My grandmother, Edna Hall Hedrick Golden, was a strong woman who didn’t take any guff from anyone. I remember nothing “soft” about her. In fact, I remember being mostly intimidated and a little scared of her in my childhood. She said what was on her mind and the family stories of her going toe-to-toe with anyone who wronged her or her children are legendary. Simply stated, you didn’t cross my grandmother and, if you thought you might give it a try, you never tried it a second time.
As I sat down to write this novel, I was consumed with one thought: Who was this woman I knew as my grandmother? How did she come to be the woman I knew? She wasn’t “soft” like other grandmothers; she was hard as nails, and yet I think I always knew that she loved us. She just wasn’t effusive in the way she showed it.
Attending my family reunion — surrounded by cousins as distant as second and third cousins — we all came to one conclusion; the same conclusion I came to in my novel: my grandmother was a product of her experiences.

Ask yourself this question: Who would you be today if, at age 28, you lost your husband and were entrusted with the care of your combined dozen children in the midst of the worst poverty and land destruction ever seen on American soil? You have nothing and you have to fight for every last thing. Your children are starving, you’ve lost your home, jobs are scarce even for men, and you have no family to speak of. What would you do? How would you survive? Is there ANYTHING you wouldn’t do to provide for your children?

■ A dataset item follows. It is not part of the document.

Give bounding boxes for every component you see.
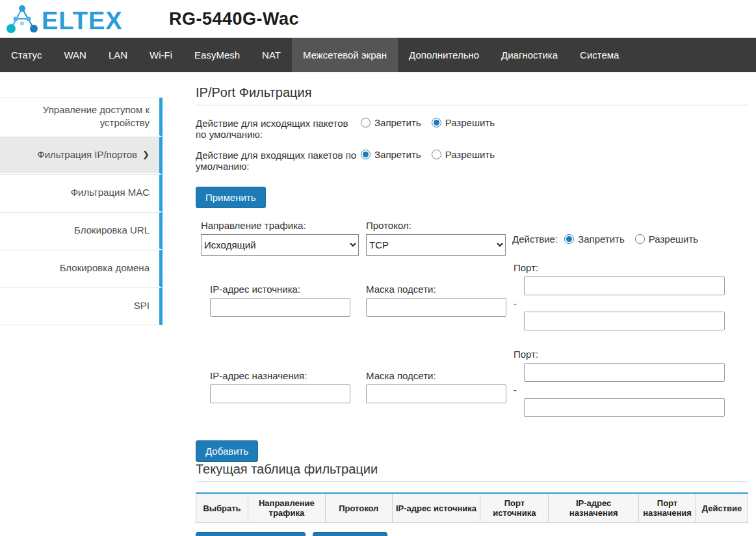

And how would the circumstances and the decisions you make change you as a person?
I don’t have the answers, but I’ve tried to address them in this novel. My family doesn’t have the answers either, except that we all came to the same conclusion: However those decisions changed or defined her, she did one thing right. She created for us a huge extended family of children, grandchildren, great-grandchildren, nieces, nephews, cousins…many of us as close as siblings, and others of us the best of friends. I honestly don’t know any other family with such a close extended family. Above all, I hope I’ve conveyed that in my book. Y’all will have to let me know.